== PROVIDED RECORDS

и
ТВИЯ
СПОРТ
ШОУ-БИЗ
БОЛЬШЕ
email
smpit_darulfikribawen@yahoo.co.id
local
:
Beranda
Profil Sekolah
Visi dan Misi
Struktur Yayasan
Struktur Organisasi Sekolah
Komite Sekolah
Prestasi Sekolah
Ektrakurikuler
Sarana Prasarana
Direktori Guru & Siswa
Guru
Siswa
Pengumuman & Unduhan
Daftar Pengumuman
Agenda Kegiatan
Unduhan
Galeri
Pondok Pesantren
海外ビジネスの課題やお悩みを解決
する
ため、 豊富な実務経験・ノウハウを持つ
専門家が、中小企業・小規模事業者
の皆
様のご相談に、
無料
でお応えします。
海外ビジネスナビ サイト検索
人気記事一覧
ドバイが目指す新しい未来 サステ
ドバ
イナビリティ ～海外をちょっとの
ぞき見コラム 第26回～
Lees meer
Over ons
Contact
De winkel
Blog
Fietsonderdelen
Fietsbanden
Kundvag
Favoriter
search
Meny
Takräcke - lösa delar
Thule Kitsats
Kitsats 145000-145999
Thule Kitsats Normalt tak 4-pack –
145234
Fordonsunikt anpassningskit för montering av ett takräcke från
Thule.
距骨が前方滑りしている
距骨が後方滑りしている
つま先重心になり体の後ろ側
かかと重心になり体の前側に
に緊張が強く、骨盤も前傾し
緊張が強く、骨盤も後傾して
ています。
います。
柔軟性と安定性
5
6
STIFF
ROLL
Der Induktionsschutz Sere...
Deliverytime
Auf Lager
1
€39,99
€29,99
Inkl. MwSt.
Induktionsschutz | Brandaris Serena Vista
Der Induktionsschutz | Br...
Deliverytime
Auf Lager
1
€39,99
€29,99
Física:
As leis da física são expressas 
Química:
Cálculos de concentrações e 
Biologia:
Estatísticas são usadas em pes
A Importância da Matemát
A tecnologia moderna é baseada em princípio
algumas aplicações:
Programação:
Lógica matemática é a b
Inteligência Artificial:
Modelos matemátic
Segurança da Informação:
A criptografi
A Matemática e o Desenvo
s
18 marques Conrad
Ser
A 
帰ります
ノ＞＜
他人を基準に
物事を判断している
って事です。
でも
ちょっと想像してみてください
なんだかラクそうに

====

WHAT NEEDS TO BE DONE:
Which lines of the data contain the string "Struktur"? Copy each of them.

ANSWER:
Struktur Yayasan
Struktur Organisasi Sekolah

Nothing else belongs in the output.